* **THE PROBLEM**: The output should consist solely of the lines running from the one that contains "تفسير حلم رؤية ماء الورد في المنام" through the end of the records below, copied exactly.

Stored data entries
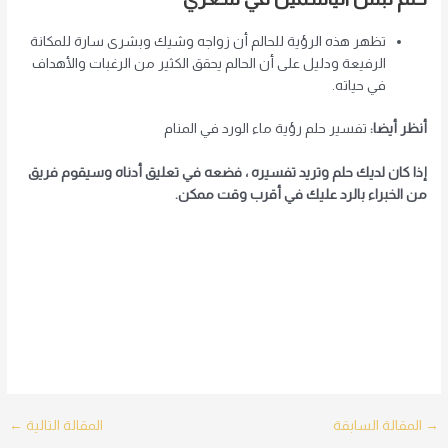
تظهر هذه الرؤية للحالم أن زواجه وشيك وبشرى سارة للمكانة
الرفيعة ودليل على أن الحالم يحقق الكثير من الرغبات والأهداف
في حياته.
أنظر أيضا:
تفسير حلم رؤية ماء الورد في المنام
إذا كان لديك حلم وتريد تفسيره ، فضعه في تعليق أدناه وسيقوم فريق
من الخبراء بالرد عليك في أقرب وقت ممكن.
Post
→
المقالة السابقة
المقالة التالية
←
navigation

* **RESULT OF THIS EXERCISE**:
تفسير حلم رؤية ماء الورد في المنام
إذا كان لديك حلم وتريد تفسيره ، فضعه في تعليق أدناه وسيقوم فريق
من الخبراء بالرد عليك في أقرب وقت ممكن.
Post
→
المقالة السابقة
المقالة التالية
←
navigation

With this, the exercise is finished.